Le dépôt de garantie doit être restitué dans le délai légal : 1 mois si l'état des lieux de sortie est conforme, 2 mois sinon. Passé ce délai, le bailleur doit des intérêts au taux légal (article 22 de la loi du 6 juillet 1989).
Questions fréquentes sur l'état des lieux
L'état des lieux est-il obligatoire ?
Oui. L'article 3-2 de la loi du 6 juillet 1989 (modifiée par la loi ALUR) impose un état des lieux contradictoire à l'entrée et à la sortie pour toute location à usage d'habitation principale. En son absence, le logement est présumé remis en bon état, ce qui empêche le bailleur de retenir le dépôt de garantie.
Combien de temps pour contester un état des lieux ?
À l'entrée, le locataire dispose de 10 jours à compter de la signature pour signaler des réserves complémentaires par LRAR. À la sortie, toute réserve doit être formulée avant la remise des clés : une fois les clés rendues, le bailleur ne peut plus faire de réserves.
Qui paie les frais d'huissier pour un état des lieux ?
Si le bailleur fait appel à un huissier parce qu'il n'est pas disponible, les frais sont à sa charge exclusive. En cas de désaccord et de recours conjoint à un huissier, les frais sont partagés à 50/50 (art. 3-2 loi 89-462).
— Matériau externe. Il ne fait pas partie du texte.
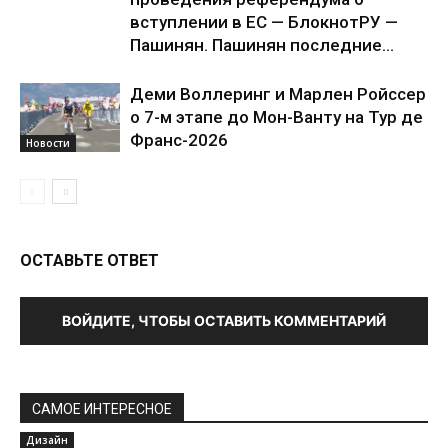
вступлении в ЕС — БлокнотРУ —
Пашинян. Пашинян последние...
Деми Воллеринг и Марлен Ройссер
о 7-м этапе до Мон-Ванту на Тур де
Франс-2026
Новости
ОСТАВЬТЕ ОТВЕТ
ВОЙДИТЕ, ЧТОБЫ ОСТАВИТЬ КОММЕНТАРИЙ
САМОЕ ИНТЕРЕСНОЕ
Дизайн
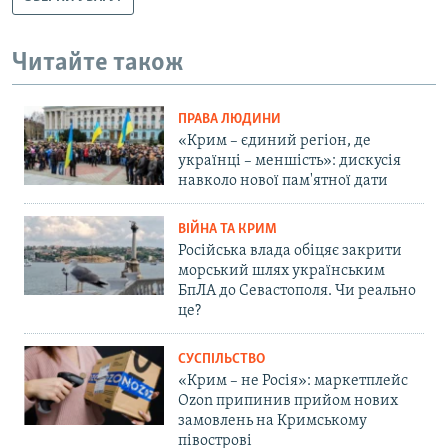
Читайте також
ПРАВА ЛЮДИНИ
«Крим – єдиний регіон, де
українці – меншість»: дискусія
навколо нової пам'ятної дати
ВІЙНА ТА КРИМ
Російська влада обіцяє закрити
морський шлях українським
БпЛА до Севастополя. Чи реально
це?
СУСПІЛЬСТВО
«Крим – не Росія»: маркетплейс
Ozon припинив прийом нових
замовлень на Кримському
півострові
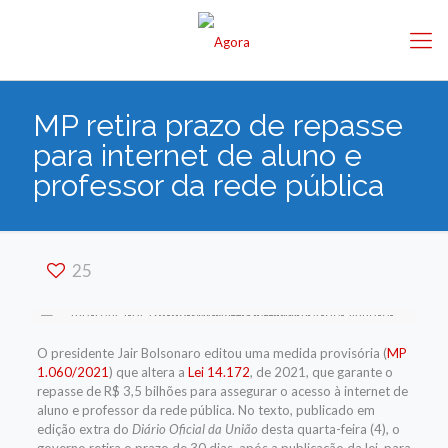
MP retira prazo de repasse
para internet de aluno e
professor da rede pública
25
O presidente Jair Bolsonaro editou uma medida provisória (
MP
1.060/2021
) que altera a
Lei 14.172
, de 2021, que garante o
repasse de R$ 3,5 bilhões para assegurar o acesso à internet de
aluno e professor da rede pública. No texto, publicado em
edição extra do
Diário Oficial da União
desta quarta-feira (4), o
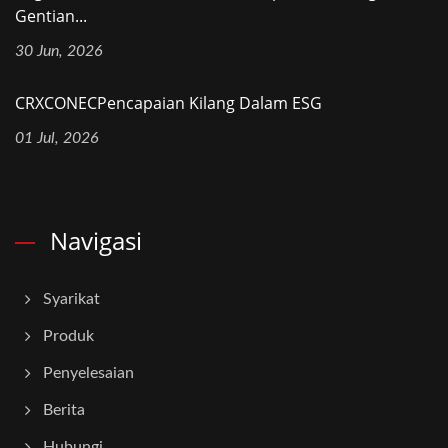
Gentian...
30 Jun, 2026
CRXCONECPencapaian Kilang Dalam ESG
01 Jul, 2026
Navigasi
Syarikat
Produk
Penyelesaian
Berita
Hubungi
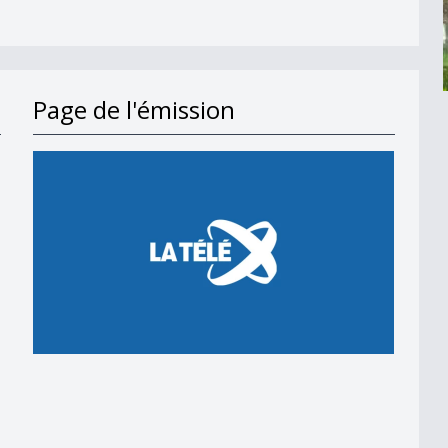
Page de l'émission
en 2018
 en 2018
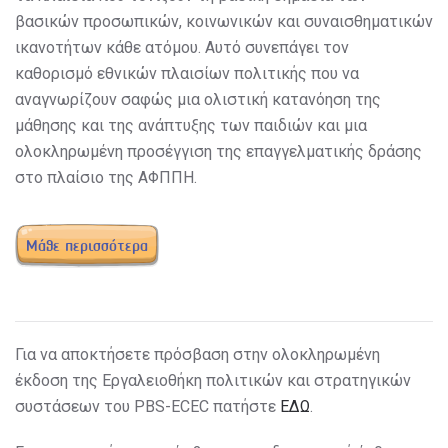
βασικών προσωπικών, κοινωνικών και συναισθηματικών
ικανοτήτων κάθε ατόμου. Αυτό συνεπάγει τον
καθορισμό εθνικών πλαισίων πολιτικής που να
αναγνωρίζουν σαφώς μια ολιστική κατανόηση της
μάθησης και της ανάπτυξης των παιδιών και μια
ολοκληρωμένη προσέγγιση της επαγγελματικής δράσης
στο πλαίσιο της ΑΦΠΠΗ.
Μάθε περισσότερα
Για να αποκτήσετε πρόσβαση στην ολοκληρωμένη
έκδοση της
Εργαλειοθήκη πολιτικών και στρατηγικών
συστάσεων του
PBS-ECEC πατήστε
ΕΔΩ
.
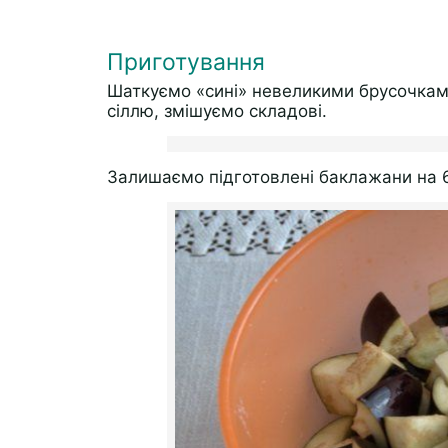
Приготування
Шаткуємо «сині» невеликими брусочкам
сіллю, змішуємо складові.
Залишаємо підготовлені баклажани на 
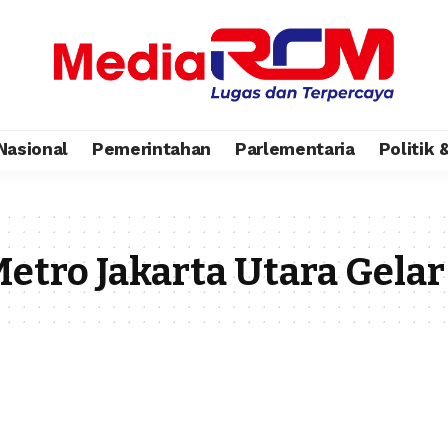
Nasional
Pemerintahan
Parlementaria
Politik
etro Jakarta Utara Gelar 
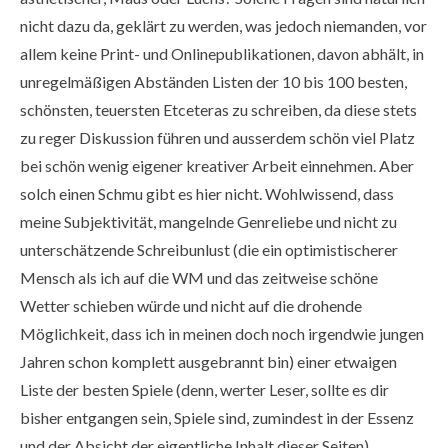
nicht dazu da, geklärt zu werden, was jedoch niemanden, vor
allem keine Print- und Onlinepublikationen, davon abhält, in
unregelmäßigen Abständen Listen der 10 bis 100 besten,
schönsten, teuersten Etceteras zu schreiben, da diese stets
zu reger Diskussion führen und ausserdem schön viel Platz
bei schön wenig eigener kreativer Arbeit einnehmen. Aber
solch einen Schmu gibt es hier nicht. Wohlwissend, dass
meine Subjektivität, mangelnde Genreliebe und nicht zu
unterschätzende Schreibunlust (die ein optimistischerer
Mensch als ich auf die WM und das zeitweise schöne
Wetter schieben würde und nicht auf die drohende
Möglichkeit, dass ich in meinen doch noch irgendwie jungen
Jahren schon komplett ausgebrannt bin) einer etwaigen
Liste der besten Spiele (denn, werter Leser, sollte es dir
bisher entgangen sein, Spiele sind, zumindest in der Essenz
und der Absicht der eigentliche Inhalt dieser Seiten)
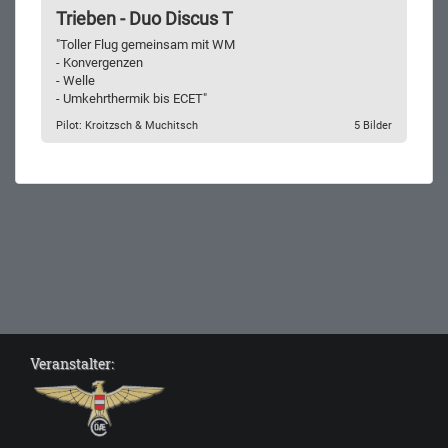
Trieben - Duo Discus T
"Toller Flug gemeinsam mit WM
- Konvergenzen
- Welle
- Umkehrthermik bis ECET"
Pilot: Kroitzsch & Muchitsch
5 Bilder
Veranstalter:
Peut-on faire un état des lieux seul ?
Non. L'état des lieux est un document contradictoire : il doit être établi et signé par les deux parties ou leurs mandataires. Un état des lieux unilatéral n'a aucune valeur probatoire devant un tribunal.
Quelle est la différence entre vétusté et dégradation ?
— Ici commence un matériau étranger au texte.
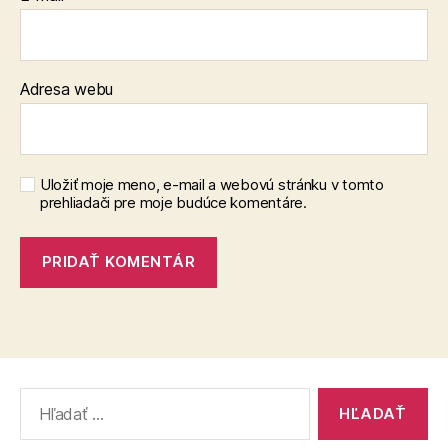
Adresa webu
Uložiť moje meno, e-mail a webovú stránku v tomto
prehliadači pre moje budúce komentáre.
Vyhľadať:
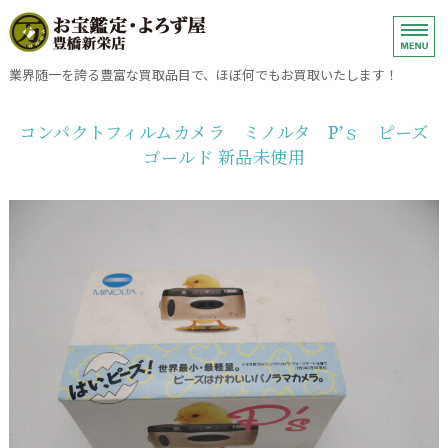
ブランド品、金、プラチナ・銀・
業界随一を誇る豊富な買取品目で、ほぼ何でもお買取いたします！
ホーム
コンパクトフィルムカメラ ミノルタ P’ｓ ピーズ
ゴールド 新品未使用
金・プラチナ・銀・ダイヤモンドの売却
ブランドバッグ・小物・時計の売却
買取方法
お問い合わせ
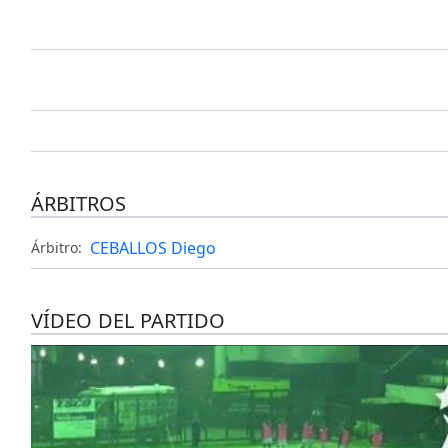
ÁRBITROS
CEBALLOS Diego
Árbitro:
VÍDEO DEL PARTIDO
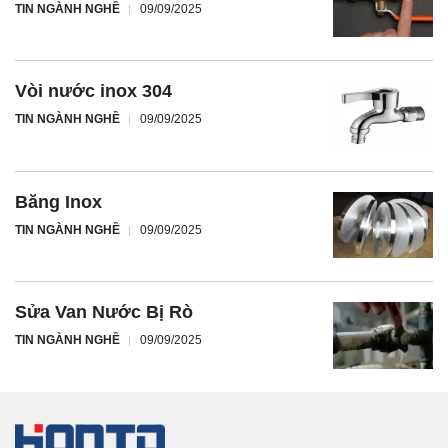
TIN NGÀNH NGHỀ
09/09/2025
Vòi nước inox 304
TIN NGÀNH NGHỀ
09/09/2025
Băng Inox
TIN NGÀNH NGHỀ
09/09/2025
Sửa Van Nước Bị Rò
TIN NGÀNH NGHỀ
09/09/2025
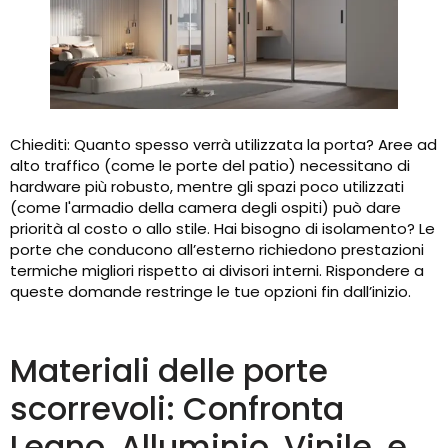
Chiediti: Quanto spesso verrà utilizzata la porta? Aree ad
alto traffico (come le porte del patio) necessitano di
hardware più robusto, mentre gli spazi poco utilizzati
(come l'armadio della camera degli ospiti) può dare
priorità al costo o allo stile. Hai bisogno di isolamento? Le
porte che conducono all’esterno richiedono prestazioni
termiche migliori rispetto ai divisori interni. Rispondere a
queste domande restringe le tue opzioni fin dall’inizio.
Materiali delle porte
scorrevoli: Confronta
Legno, Alluminio, Vinile, e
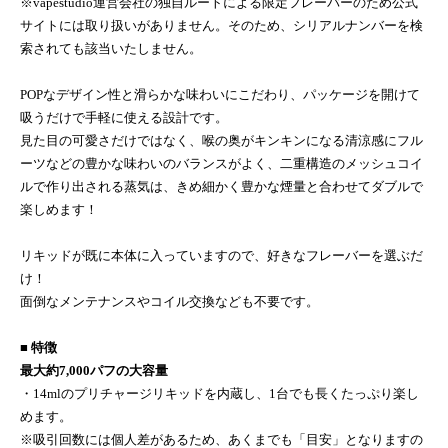
※vapestudio運営会社の独自ルートによる限定フレーバーのため公式
サイトには取り扱いがありません。そのため、シリアルナンバーを検
索されても該当いたしません。
POPなデザイン性と滑らかな味わいにこだわり、パッケージを開けて
吸うだけで手軽に使える設計です。
見た目の可愛さだけではなく、喉の奥がキンキンになる清涼感にフル
ーツなどの豊かな味わいのバランスがよく、二重構造のメッシュコイ
ルで作り出される蒸気は、きめ細かく豊かな煙量と合わせてダブルで
楽しめます！
リキッドが既に本体に入っていますので、好きなフレーバーを選ぶだ
け！
面倒なメンテナンスやコイル交換なども不要です。
■ 特徴
最大約7,000パフの大容量
・14mlのプリチャージリキッドを内蔵し、1台でも長くたっぷり楽し
めます。
※吸引回数には個人差があるため、あくまでも「目安」となりますの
La vétusté est l'usure normale liée au temps (peintures qui jaunissent, parquet terne) : elle est à la charge du bailleur. Une dégradation (trou dans un mur, brûlure sur un plan de travail) est imputable au locataire. La grille de vétusté du décret du 30 décembre 2016 fixe la durée de vie théorique de chaque élément.
Dans quel délai le dépôt de garantie doit-il être restitué ?
1 mois si l'état des lieux de sortie est conforme, 2 mois en cas de différence justifiée (art. 22 loi 89-462). Au-delà, des intérêts au taux légal s'appliquent automatiquement.
Les photos remplacent-elles l'état des lieux signé ?
Non. Les photos complètent le document mais ne le remplacent pas. Des photos datées, géolocalisées, envoyées par email le jour de la signature et rattachées à un état des lieux signé constituent en revanche une preuve solide devant un tribunal.
Que faire en cas de désaccord sur l'état des lieux de sortie ?
Trois options : (1) la Commission départementale de conciliation (CDC), gratuite, saisie par LRAR, avis sous 2 mois ; (2) le tribunal de proximité pour les litiges inférieurs à 10 000 €, sans avocat obligatoire ; (3) un huissier de justice pour un constat contradictoire payant (~150 à 300 €) qui a valeur de preuve.